**YOUR OBJECTIVE:**
Down to the final line, print the records below exactly and without pictures.

──────────────────────────────

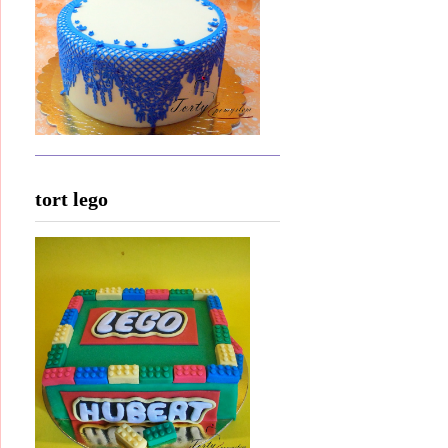
tort lego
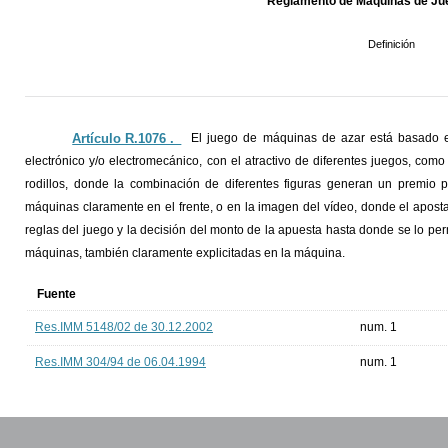
Reglamento de Máquinas de Jue
Definición
Artículo R.1076 ._
El juego de máquinas de azar está basado e
electrónico y/o electromecánico, con el atractivo de diferentes juegos, como 
rodillos, donde la combinación de diferentes figuras generan un premio 
máquinas claramente en el frente, o en la imagen del vídeo, donde el apost
reglas del juego y la decisión del monto de la apuesta hasta donde se lo per
máquinas, también claramente explicitadas en la máquina.
Fuente
Res.IMM 5148/02 de 30.12.2002
num. 1
Res.IMM 304/94 de 06.04.1994
num. 1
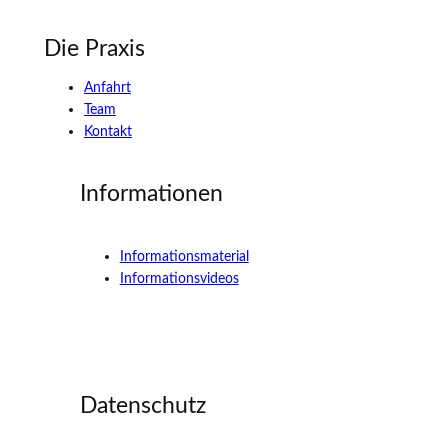
Die Praxis
Anfahrt
Team
Kontakt
Informationen
Informationsmaterial
Informationsvideos
Datenschutz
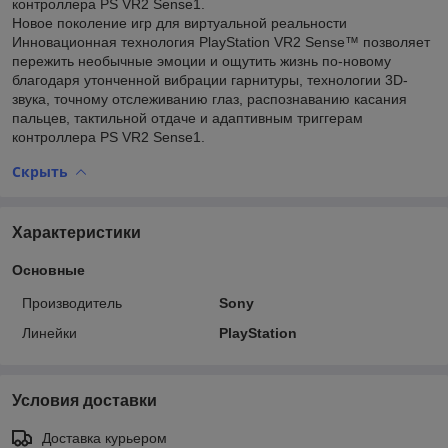
контроллера PS VR2 Sense1‎.
Новое поколение игр для виртуальной реальности
Инновационная технология PlayStation VR2 Sense™ позволяет
пережить необычные эмоции и ощутить жизнь по-новому
благодаря утонченной вибрации гарнитуры, технологии 3D-
звука, точному отслеживанию глаз, распознаванию касания
пальцев, тактильной отдаче и адаптивным триггерам
контроллера PS VR2 Sense1‎.
Скрыть
Характеристики
Основные
Производитель
Sony
Линейки
PlayStation
Условия доставки
Доставка курьером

──────────────────────────────

**ANSWER TO THIS EXERCISE:**
tort lego
Reglamento de Máquinas de Jue
Definición
Artículo R.1076 ._
El juego de máquinas de azar está basado e
electrónico y/o electromecánico, con el atractivo de diferentes juegos, como 
rodillos, donde la combinación de diferentes figuras generan un premio 
máquinas claramente en el frente, o en la imagen del vídeo, donde el apost
reglas del juego y la decisión del monto de la apuesta hasta donde se lo per
máquinas, también claramente explicitadas en la máquina.
Fuente
Res.IMM 5148/02 de 30.12.2002
num. 1
Res.IMM 304/94 de 06.04.1994
num. 1
Die Praxis
Anfahrt
Team
Kontakt
Informationen
Informationsmaterial
Informationsvideos
Datenschutz
контроллера PS VR2 Sense1‎.
Новое поколение игр для виртуальной реальности
Инновационная технология PlayStation VR2 Sense™ позволяет
пережить необычные эмоции и ощутить жизнь по-новому
благодаря утонченной вибрации гарнитуры, технологии 3D-
звука, точному отслеживанию глаз, распознаванию касания
пальцев, тактильной отдаче и адаптивным триггерам
контроллера PS VR2 Sense1‎.
Скрыть
Характеристики
Основные
Производитель
Sony
Линейки
PlayStation
Условия доставки
Доставка курьером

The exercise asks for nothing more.